Saatnya tiba ketika Bong Swi Hoo meninggal (1478), karena gurunya ini adalah penghalang terakhir dari niat Jin Bun untuk menyerbu Majapahit. Majapahit diserbu secara tiba-tiba dan raja Kertabhumi (Raden Brawijaya) yang tidak membuat persiapan apa-apa akhirnya ditawan dan dibawa ke Demak. Seperti penuturan Prof. Slamet, “kota Majapahit tidak mengalami kerusakan apapun, seolah-plah tidak terjadi apa-apa. Kerajaan yang remuk dari dalam dan rusak ekonomi, ahlak yang merosot, secara mendakak ditekan dari luar sehingga tidak sanggup mengadakan perlawanan.
Setelah dikatakan demikian Majapahit runtuh, akhirnya raja baru Nyoo Lay Wa diangkat oleh Jin Bun akan tetapi 6 tahun kemudian orang ini terbunuh oleh rakyat dan akhirnya digantikan oleh Girindrawardhana Dyah Ranawijaya, ipar Jin Bun). Raja terakhir ini pun  akhirnya diserbu oleh laskar demak di bawah pimpinan Sunan Kudus karena diketahui berhubungan secara rahasia dengan musuh bebuyutan demak yaitu orang portugis. Habislah Majapahit tahun 1527 M. Misi Cheng Ho yang telah dipaparkan sebelumnya dengan jitu telah direalisasikan oleh Jin Bun (Raden Patah).
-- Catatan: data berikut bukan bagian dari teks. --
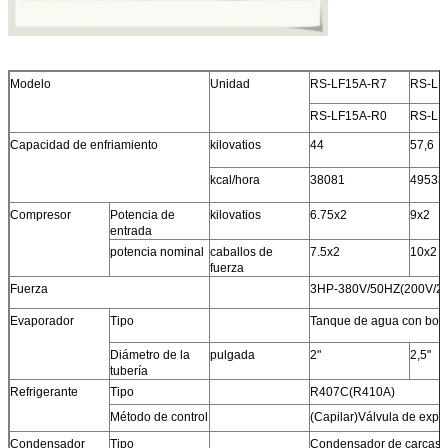
Modelo
Unidad
RS-LF15A-R7
RS-LF
RS-LF15A-R0
RS-LF
Capacidad de enfriamiento
kilovatios
44
57,6
kcal/hora
38081
49533
Compresor
Potencia de
kilovatios
6.75x2
9x2
entrada
potencia nominal
caballos de
7.5x2
10x2
fuerza
Fuerza
3HP-380V/50HZ(200V/22
Evaporador
Tipo
Tanque de agua con bobi
Diámetro de la
pulgada
2"
2,5"
tubería
Refrigerante
Tipo
R407C(R410A)
Método de control
(Capilar)Válvula de expa
Condensador
Tipo
Condensador de carcasa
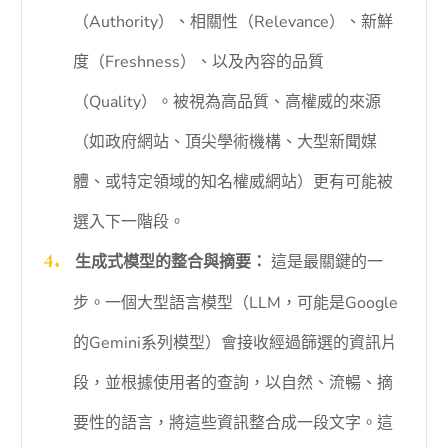
（Authority）、相關性（Relevance）、新鮮
度（Freshness）、以及內容的品質
（Quality）。被視為高品質、高權威的來源
（如政府網站、頂尖學術機構、大型新聞媒
體、或特定領域的知名權威網站）更有可能被
選入下一階段。
生成式模型的整合與摘要：
這是最關鍵的一
步。一個大型語言模型（LLM，可能是Google
的Gemini系列模型）會接收經過篩選的資訊片
段，並根據使用者的查詢，以自然、流暢、摘
要性的語言，將這些資訊整合成一段文字。這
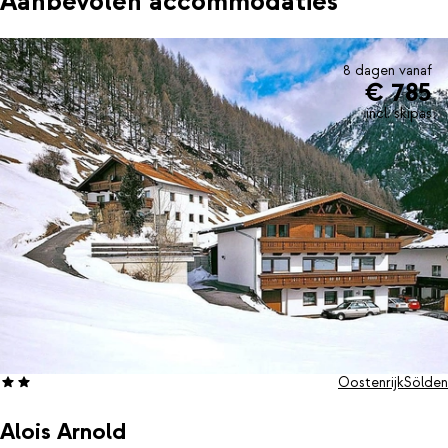
Aanbevolen accommodaties
8 dagen vanaf
€ 785
incl. skipas
Oostenrijk
Sölden
Alois Arnold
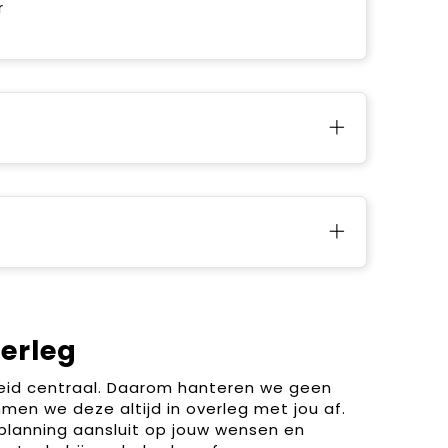
r
verleg
heid centraal. Daarom hanteren we geen
men we deze altijd in overleg met jou af.
planning aansluit op jouw wensen en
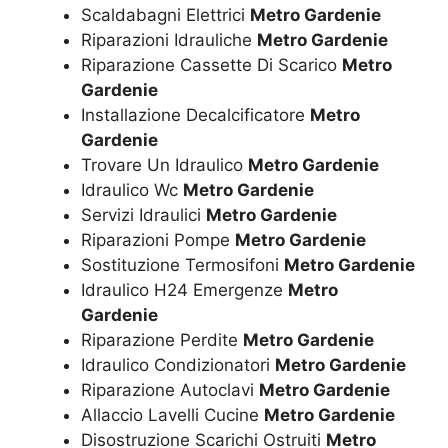
Scaldabagni Elettrici
Metro Gardenie
Riparazioni Idrauliche
Metro Gardenie
Riparazione Cassette Di Scarico
Metro
Gardenie
Installazione Decalcificatore
Metro
Gardenie
Trovare Un Idraulico
Metro Gardenie
Idraulico Wc
Metro Gardenie
Servizi Idraulici
Metro Gardenie
Riparazioni Pompe
Metro Gardenie
Sostituzione Termosifoni
Metro Gardenie
Idraulico H24 Emergenze
Metro
Gardenie
Riparazione Perdite
Metro Gardenie
Idraulico Condizionatori
Metro Gardenie
Riparazione Autoclavi
Metro Gardenie
Allaccio Lavelli Cucine
Metro Gardenie
Disostruzione Scarichi Ostruiti
Metro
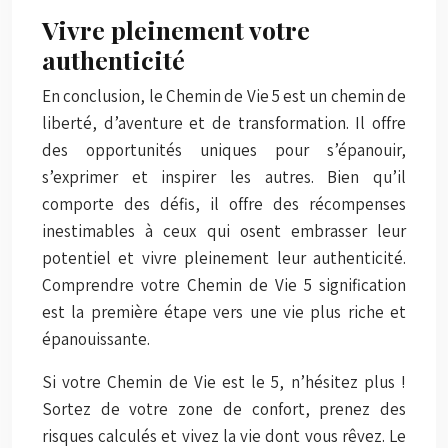
Vivre pleinement votre
authenticité
En conclusion, le Chemin de Vie 5 est un chemin de
liberté, d’aventure et de transformation. Il offre
des opportunités uniques pour s’épanouir,
s’exprimer et inspirer les autres. Bien qu’il
comporte des défis, il offre des récompenses
inestimables à ceux qui osent embrasser leur
potentiel et vivre pleinement leur authenticité.
Comprendre votre Chemin de Vie 5 signification
est la première étape vers une vie plus riche et
épanouissante.
Si votre Chemin de Vie est le 5, n’hésitez plus !
Sortez de votre zone de confort, prenez des
risques calculés et vivez la vie dont vous rêvez. Le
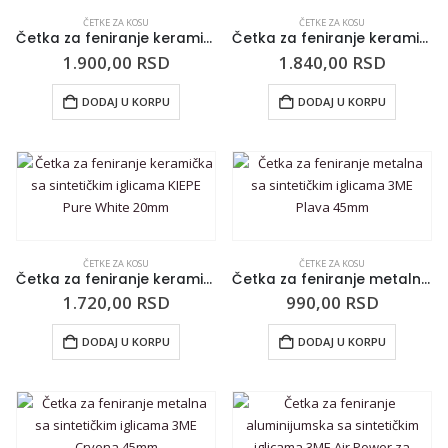
ČETKE ZA KOSU
ČETKE ZA KOSU
Četka za feniranje keramička sa sintetičkim iglicama KIEPE Pure White 43mm
Četka za feniranje keramička sa sintetičkim iglicama KIEPE Pure White 33mm
1.900,00
RSD
1.840,00
RSD
DODAJ U KORPU
DODAJ U KORPU
ČETKE ZA KOSU
ČETKE ZA KOSU
Četka za feniranje keramička sa sintetičkim iglicama KIEPE Pure White 20mm
Četka za feniranje metalna sa sintetičkim iglicama 3ME Plava 45mm
1.720,00
RSD
990,00
RSD
DODAJ U KORPU
DODAJ U KORPU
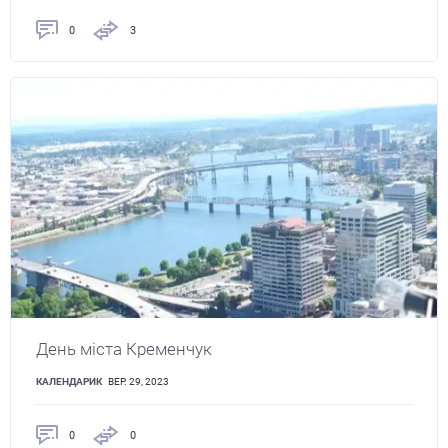
0
3
День міста Кременчук
КАЛЕНДАРИК
ВЕР. 29, 2023
0
0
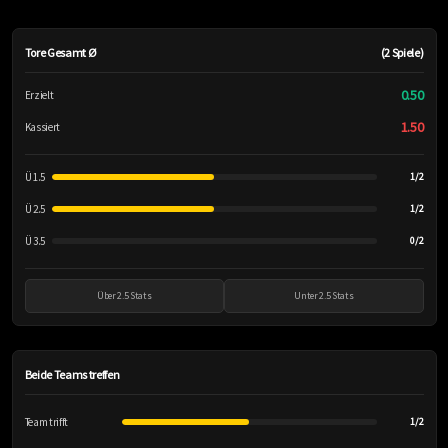
Tore Gesamt Ø
(2 Spiele)
0.50
Erzielt
1.50
Kassiert
Ü 1.5
1/2
Ü 2.5
1/2
Ü 3.5
0/2
Über 2.5 Stats
Unter 2.5 Stats
Beide Teams treffen
Team trifft
1/2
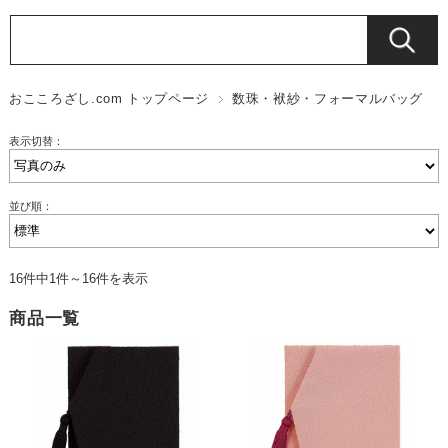
おこころざし.com トップページ
数珠・袱紗・フォーマルバッグ
表示切替：
並び順：
16件中1件～16件を表示
商品一覧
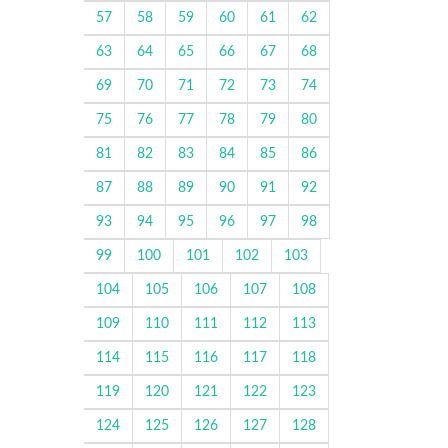
57
58
59
60
61
62
63
64
65
66
67
68
69
70
71
72
73
74
75
76
77
78
79
80
81
82
83
84
85
86
87
88
89
90
91
92
93
94
95
96
97
98
99
100
101
102
103
104
105
106
107
108
109
110
111
112
113
114
115
116
117
118
119
120
121
122
123
124
125
126
127
128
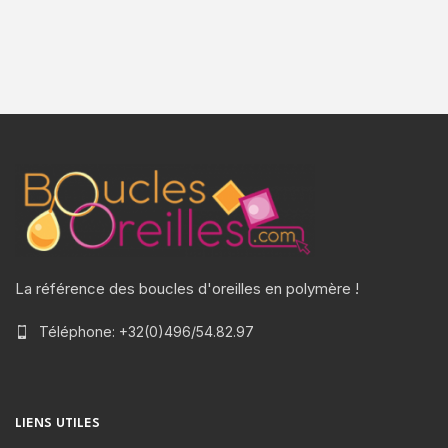
La référence des boucles d'oreilles en polymère !
Téléphone: +32(0)496/54.82.97
LIENS UTILES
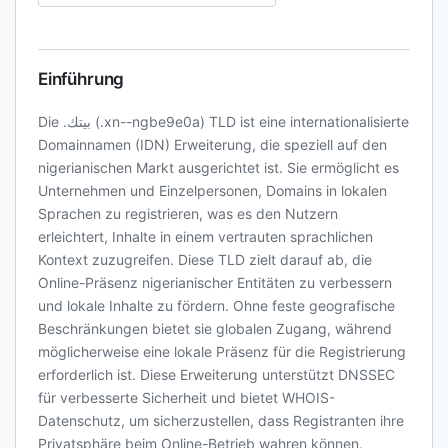
Einführung
Die .بيتك (.xn--ngbe9e0a) TLD ist eine internationalisierte
Domainnamen (IDN) Erweiterung, die speziell auf den
nigerianischen Markt ausgerichtet ist. Sie ermöglicht es
Unternehmen und Einzelpersonen, Domains in lokalen
Sprachen zu registrieren, was es den Nutzern
erleichtert, Inhalte in einem vertrauten sprachlichen
Kontext zuzugreifen. Diese TLD zielt darauf ab, die
Online-Präsenz nigerianischer Entitäten zu verbessern
und lokale Inhalte zu fördern. Ohne feste geografische
Beschränkungen bietet sie globalen Zugang, während
möglicherweise eine lokale Präsenz für die Registrierung
erforderlich ist. Diese Erweiterung unterstützt DNSSEC
für verbesserte Sicherheit und bietet WHOIS-
Datenschutz, um sicherzustellen, dass Registranten ihre
Privatsphäre beim Online-Betrieb wahren können.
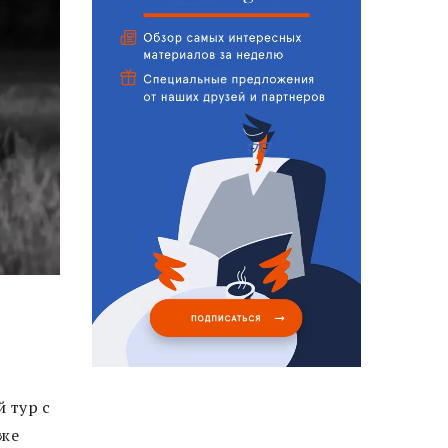
 тур с
кже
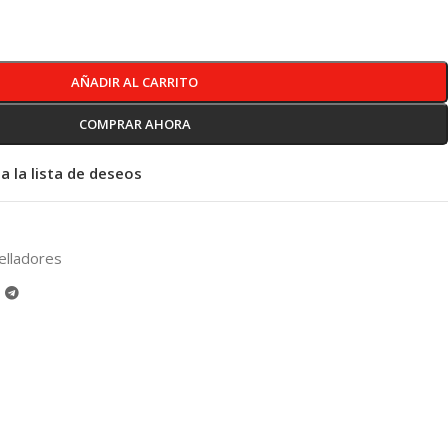
AÑADIR AL CARRITO
COMPRAR AHORA
a la lista de deseos
elladores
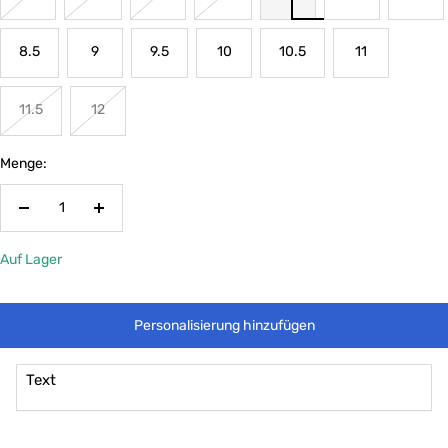
8.5
9
9.5
10
10.5
11
11.5
12
Menge:
Menge
Menge
verringern
erhöhen
Auf Lager
Personalisierung hinzufügen
Text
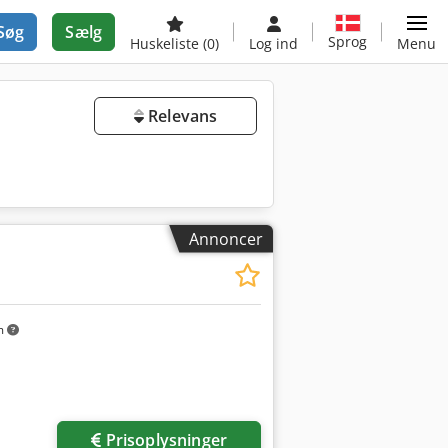
Søg
Sælg
Sprog
Huskeliste
(0)
Log ind
Menu
Relevans
Annoncer
m
Prisoplysninger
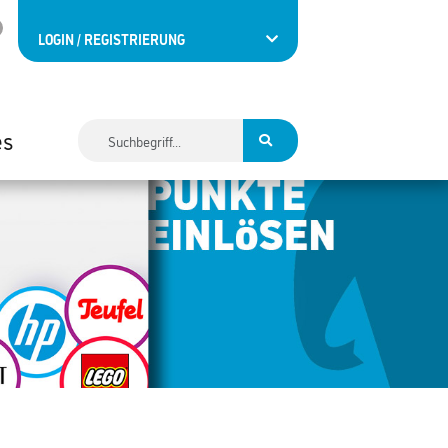
LOGIN / REGISTRIERUNG
es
Kita mendapat pelajaran yang begitu berharga dari runtuhnya sebuah peradaban Hindu di tanah Jawa yang dulunya pernah mengalami puncak kejayaan. Namun berakhir di tangan garis keturunannya sendiri akibat dari fanatisme buta terhadap sebuah doktrin, namun terlepas dari itu faktor terpenting dari runtuhya Majapahit adalah nilai-nilai yang dulunya pernah dipegang teguh telah sirna, pun karena pemimpin yang tidak menyiapkan penerus untuk melanjutkan visi kerajaan. Tanpa ada niat dari penulis untuk membuka luka lama, marilah kita berpikir sejenak bahwa perbedaan prinsip selalu menyisakan ruang terjadinya saling ketidakpercayaan.